Por fim, a disparidade dentro da União Europeia (UE) no que respeita aos indicadores de desigualdade não apenas explica as maiores dificuldades que à partida alguns países forçosamente enfrentam caso tivessem a pretensão de avançar para um rendimento de cidadania como nos põe diante do desafio de defender que o rendimento de cidadania deve ser o pilar de uma política social europeia. E para isso importam várias razões de ordem económica.

— Em primeiro lugar, os países da UE com estruturas de rendimentos menos desiguais são, grosso modo, também os países com rendimentos médios mais elevados. Isto significa que estes mesmos países dispõem de melhores condições para internamente promoverem um rendimento de cidadania, já que são menos desiguais, mas, além disso, também dispõem das melhores condições, no quadro da União, para promoverem um rendimento de cidadania europeu.

— Em segundo lugar, os países da UE com estruturas de rendimentos mais desiguais e que, grosso modo, também são os países com rendimentos médios mais baixos poderiam assim, em vez de ficarem incapacitados, arrancar para uma correcção estrutural das suas desigualdades de rendimentos. As possibilidades de uns são aqui a chave para vencer as impossibilidades de outros.

— Em terceiro lugar, dado este arranque e assumindo que o valor do rendimento de cidadania fosse fixado de país para país a partir de indicadores de custo de vida próprios, é de esperar que o esforço da União Europeia se aproximasse de um resultado global em que, apesar das diferenças de rendimento médio de país para país, pelo menos as respetivas desigualdades de rendimentos fossem menos diferentes.

Estas razões que promovem a própria racionalidade de uma política europeia de correcção de desigualdades devem ser levadas ao cerne da questão europeia hoje. Sabemos que a maior ameaça que impende sobre o projeto da União Europeia é falhar o desígnio de uma Europa de estados e cidadãos europeus mais iguais. Sobretudo a última década, agudizando sinais que já vinham dos anos 90 do século passado, revelaram que a Europa da coesão foi cedendo posições a uma Europa de países mais desiguais e de cidadãos mais desiguais.
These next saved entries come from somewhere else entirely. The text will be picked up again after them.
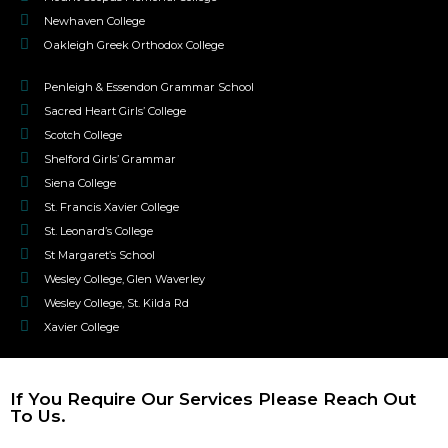
Newhaven College
Oakleigh Greek Orthodox College
Penleigh & Essendon Grammar School
Sacred Heart Girls’ College
Scotch College
Shelford Girls’ Grammar
Siena College
St. Francis Xavier College
St. Leonard’s College
St Margaret’s School
Wesley College, Glen Waverley
Wesley College, St. Kilda Rd
Xavier College
If You Require Our Services Please Reach Out
To Us.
Uma Europa que fizesse do rendimento cidadão o pilar de uma política social genuinamente europeia seria uma Europa à altura do projeto de União que criou: uma Europa de cidadãos e nações mais iguais. Excluídos factores identitários inexistentes que unificassem uma Europa de povos, culturas e línguas, o que mais pode ligar uma comunidade de europeus do que um profundo compromisso social?